Alex: Yeah, for sure. So, there is a quote, I forget who it’s from, my dad uses it all the time, but about how a board needs to keep talking about its strategy until it believes fundamentally that everyone is absolutely sick-to-death of it, and then you need to talk about it some more. This is part of our strategy, diversity is part of our strategy, it is baked in there, we need to be talking about it until we are blue in the face, we need to bang the drum forever and never stop, we can never become complacent about it. It has to be in all of the conversations that we’re having about big things: if we do an acquisition, we should be talking about the diversity of the company that we’re acquiring; if we open a new office, we should be talking about how we make sure that the diversity in that office is good; if we start a new service, we should be making sure that we are, you know, looking at diversity for the new service offering that we’re creating; when we bring clients in, we should be talking about diversity with them.
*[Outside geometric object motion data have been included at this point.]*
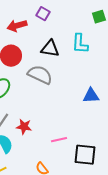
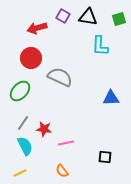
black triangle: (50, 49) -> (88, 17), moved
pink line: (59, 140) -> (66, 143), moved
black square: (85, 155) -> (105, 157), size x0.6

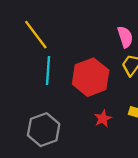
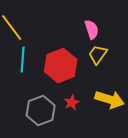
gray hexagon: (44, 130) -> (41, 110), moved

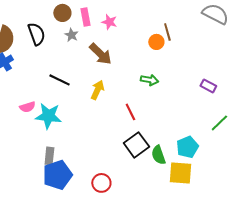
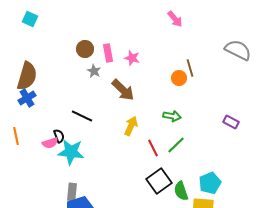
black semicircle: (36, 34) -> (59, 136), moved, size x0.6
yellow arrow: (97, 90) -> (131, 126), moved
green line: (219, 123) -> (176, 145), moved

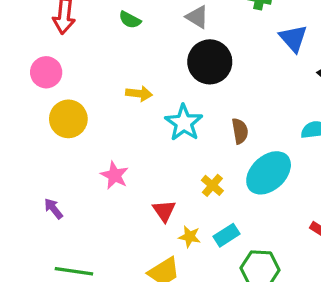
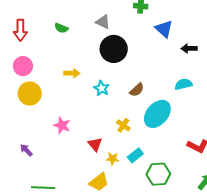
pink circle: (46, 72) -> (23, 66), moved
cyan star: (184, 123) -> (102, 88), size x0.7
brown semicircle: (240, 131) -> (137, 90), turned 63

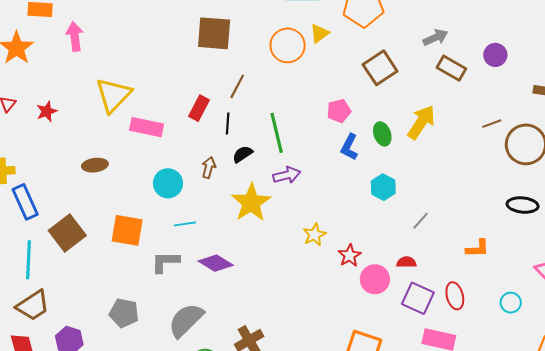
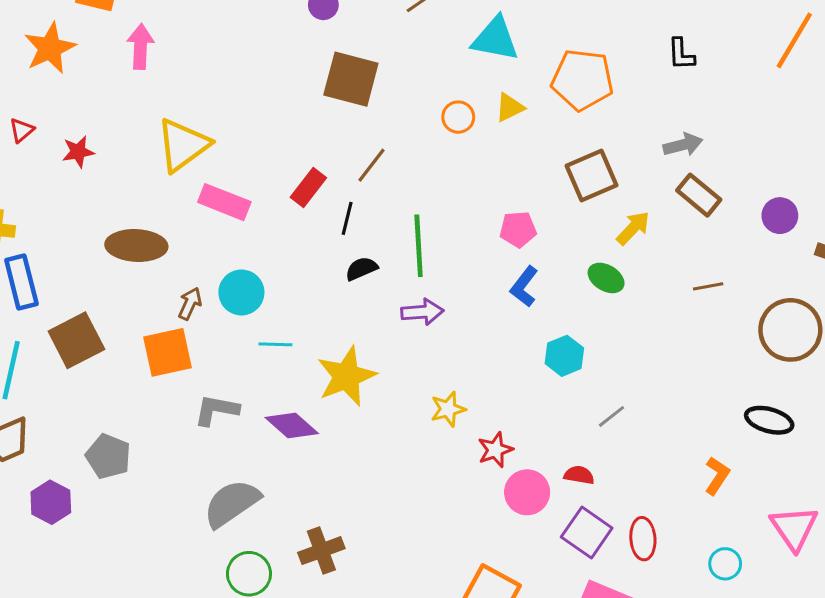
orange circle: (288, 45) -> (458, 117), size x0.6
purple circle: (495, 55) -> (780, 216), moved
yellow arrow: (421, 122) -> (633, 228), moved, size x0.7
brown line: (492, 124) -> (708, 286), moved
green ellipse: (382, 134) -> (606, 278), moved, turned -50
brown ellipse: (95, 165) -> (136, 245), size x1.5
brown arrow: (209, 167) -> (190, 304), moved
yellow star: (251, 203) -> (346, 376), moved
cyan line: (185, 224) -> (275, 344), moved
orange square: (127, 230) -> (167, 352), turned -32
orange L-shape: (477, 248) -> (717, 476), moved, turned -65
gray pentagon: (124, 313) -> (108, 456), moved

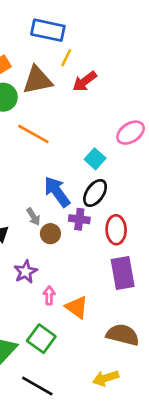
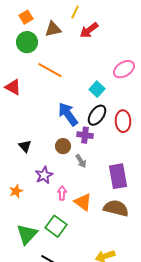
brown triangle: (37, 80) -> (53, 29), size x0.7
gray arrow: (33, 217) -> (81, 161), moved
red ellipse: (116, 230) -> (123, 121), moved
brown semicircle: (123, 335) -> (116, 208), moved

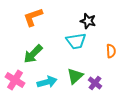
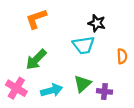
purple cross: (95, 83) -> (104, 91), turned -32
All of these things should be happening, and it’s going to be hard, it’s difficult, it’s very hard, at the best of times, to talk about our strategy as it is anyway, so adding this to it and making this part of the thing that we’re doing is adding to that. But it is crucial that we do that, the visibility of what we’re doing is so important; the visibility of the strategy as a whole is massively important, and the visibility of this is just part of that. 

 

 #00:28:38-0# 

 

Janet: Yeah, yeah, absolutely. I couldn’t agree with you more. Wow, so the time has flown (laughing). Alex, thank you so much for a great conversation, sharing your insights; it’s been a pleasure talking to you today. We absolutely do need to be brave, embrace diversity, equality and inclusion to remain relevant. If agreeable, I’d love to have you back at some stage (laughing) to talk more about some of the more difficult DEI conversations, if you’re up for it?

 

 #00:29:10-7# 

 

Alex: Yeah, sure, of course, yeah. 

 

 #00:29:12-0# 

 

Janet: That’d be great. And to our listeners, thank you for taking the time to join us. As you know, DEI is such a broad and deep subject, and from today’s session I’m hoping it will have provided you with food for thought on the role you play on our DEI journey. Do let me know if there are any topics that you have that you’d like us to explore in more details on these podcasts. But, in the meantime, thank you.